In a context such as electrical grid management, “You may have to make a decision in 30 seconds or less,” says Hentenryck. “In that time, you don’t care if the decision is optimal; you care about getting the best solution in the time frame.”

Dynadec, which was in stealth mode until June 9, is already working with customers on pilot projects in areas like vehicle routing, employee scheduling, and inventory management. The company has raised an undisclosed amount of venture funding from Providence-based Liberty Capital Partners and a group of private investors. I interviewed Hentenryck by phone last week. An edited transcript follows.

Xconomy: Tell me briefly about your career path and what led you to launch a company around your optimization techniques.

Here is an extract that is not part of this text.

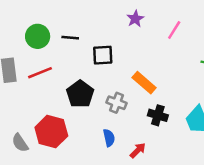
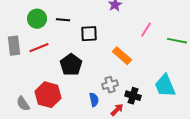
pink line: (174, 30) -> (146, 30), moved
gray cross: (116, 103) -> (110, 85), moved, turned -35
black cross: (158, 115) -> (133, 96), moved

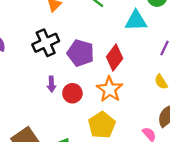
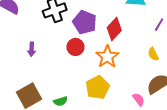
purple arrow: (51, 84) -> (32, 49), moved
red circle: (72, 93) -> (75, 47), moved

Pascal Van Hentenryck: I did my PhD in Europe on a new approach to optimization. After my PhD, I worked at European Computer-Industry Research Center on a very different way of approaching optimization problems that was much more combinatorial and less based on traditional math programming techniques. After that I joined Brown and continued to do that kind of work for about 10 years, and some of the products I developed were licensed to ILOG, which was bought by IBM and has been very successful commercially.

Around 2000 we perceived a fundamental change in technology that would affect the optimization world tremendously. I’m talking about the telecom industry, which was really changing the way the world was functioning. You have much more access to data and you can monitor almost all of your activities in real time and know where everything is in your company. So what we decided to do was take a new approach to exploiting that wealth of information.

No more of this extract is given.